The District Court Grants the Plaintiff’s Summary Judgment Motion
The plaintiff sued Bridge Brook, alleging it violated PUMA’s anti-discrimination provision, which states:
“[U]nless required by federal law or required to obtain funding: . . . No employer may refuse to hire a person or may discharge, penalize or threaten an employee solely on the basis of such person’s or employee’s status as a qualifying patient.”
Bride Brook raised several arguments to defend against the plaintiff’s motion for summary judgment, but the court found they were all meritless. First, Bride Brook argued the federal Drug Free Workplace Act (DFWA), which requires federal contractors to make a “good faith effort” to maintain a drug-free workplace and which Bride Brook had adopted, barred it from hiring plaintiff. The Court rejected this argument, holding the DFWA does not prohibit employers from hiring people who use federally prohibited drugs outside the workplace, especially an employee who uses medical marijuana outside the workplace and during off-hours in accordance with a program approved by state law. Second, Bride Brook argued the federal False Claims Act barred it from hiring someone who uses marijuana in violation of federal law because employment would amount to a defrauding of the federal government. Similar to its reasoning on the DFWA claim, the Court found that the False Claims Act does not apply to the use of drugs outside work hours.
Third, Bride Brook claimed that PUMA only prohibits discrimination against an employee on the basis of her status as a “qualified patient” and not on the basis of her actual use of medical marijuana. The court rejected Bride Brook’s theory, stating that it “makes no sense” to interpret PUMA this way, as the ability to use medical marijuana is the sole purpose of obtaining authorization under PUMA and defendant’s interpretation would nullify the statute’s purpose and protections. Additionally, the Court noted that PUMA allows employers to restrict using or being under the influence of “intoxicating substances” during work hours, which implies that an employer cannot discipline an employee for the use of intoxicating substances, such as medical marijuana or even alcohol, outside work.

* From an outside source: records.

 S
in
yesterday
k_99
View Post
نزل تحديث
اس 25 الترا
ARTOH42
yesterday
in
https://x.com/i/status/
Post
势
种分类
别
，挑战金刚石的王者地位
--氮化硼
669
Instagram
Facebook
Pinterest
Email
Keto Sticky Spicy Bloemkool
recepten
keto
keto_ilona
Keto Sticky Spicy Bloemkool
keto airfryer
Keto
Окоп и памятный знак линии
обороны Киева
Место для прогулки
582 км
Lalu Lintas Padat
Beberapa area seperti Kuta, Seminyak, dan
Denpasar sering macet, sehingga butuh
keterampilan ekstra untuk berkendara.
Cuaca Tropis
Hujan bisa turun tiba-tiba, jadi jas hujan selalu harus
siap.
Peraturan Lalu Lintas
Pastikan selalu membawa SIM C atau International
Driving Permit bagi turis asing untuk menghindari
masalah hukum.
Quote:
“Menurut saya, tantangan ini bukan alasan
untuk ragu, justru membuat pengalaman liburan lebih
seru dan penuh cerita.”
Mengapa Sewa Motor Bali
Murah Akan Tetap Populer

Implications for Employers
Medical marijuana is a developing area of law with significant conflicts between the way state laws and federal laws treat its use. Despite the legalization of medical marijuana in both New Jersey and New York, marijuana remains a Schedule I controlled substance, which creates complex issue for employers, especially those in certain industries (like health care in this case) that are subject to heavy federal regulation.
Although the Noffsinger decision is not binding and an appeal to the Second Circuit is likely, other federal courts may find it persuasive, especially in states with robust medical marijuana laws that provide employee-friendly protections. Thus, it is important for employers to know the marijuana laws in each of the states they have employees.

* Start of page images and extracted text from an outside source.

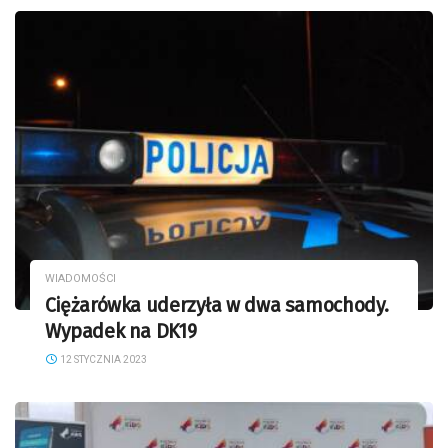
WIADOMOŚCI
Ciężarówka uderzyła w dwa samochody.
Wypadek na DK19
12 STYCZNIA 2023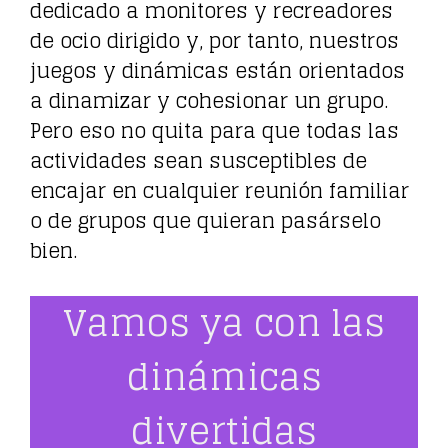
dedicado a monitores y recreadores
de ocio dirigido y, por tanto, nuestros
juegos y dinámicas están orientados
a dinamizar y cohesionar un grupo.
Pero eso no quita para que todas las
actividades sean susceptibles de
encajar en cualquier reunión familiar
o de grupos que quieran pasárselo
bien.
Vamos ya con las
dinámicas
divertidas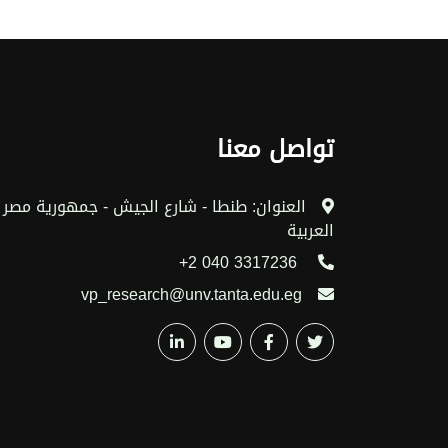
تواصل معنا
العنوان: طنطا - شارع الجيش - جمهورية مصر
العربية
3317236 040 2+
vp_research@unv.tanta.edu.eg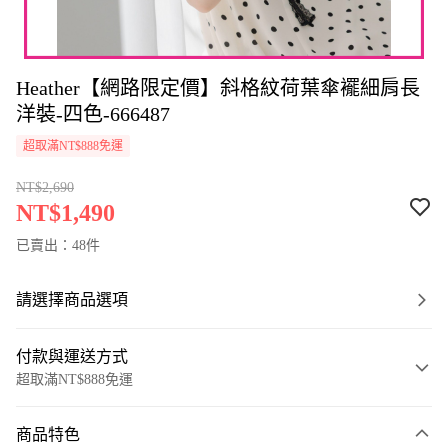
Heather【網路限定價】斜格紋荷葉傘襬細肩長
洋裝-四色-666487
超取滿NT$888免運
NT$2,690
NT$1,490
已賣出：48件
請選擇商品選項
付款與運送方式
超取滿NT$888免運
付款方式
商品特色
信用卡一次付款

For instance New Jersey’s and New York’s medical marijuana laws do not currently contain an anti-retaliation provision that would prohibit adverse employment actions based on lawful medical marijuana use, so the precise reasoning used by the Court in Noffsinger would not be applicable in these states. However, there is pending legislation in New Jersey to amend its medical marijuana law to prohibit discrimination against a qualifying medical marijuana patient, unless the employer can demonstrate by a preponderance of evidence that the employee’s lawful medical marijuana use impairs their ability to do their job. So, in the near future, this decision may be very relevant in New Jersey. Under the New York State Human Rights Law, employers are specifically not permitted to discriminate against employees because they are certified to use medical marijuana. Thus, in both states, this decision will likely have an impact.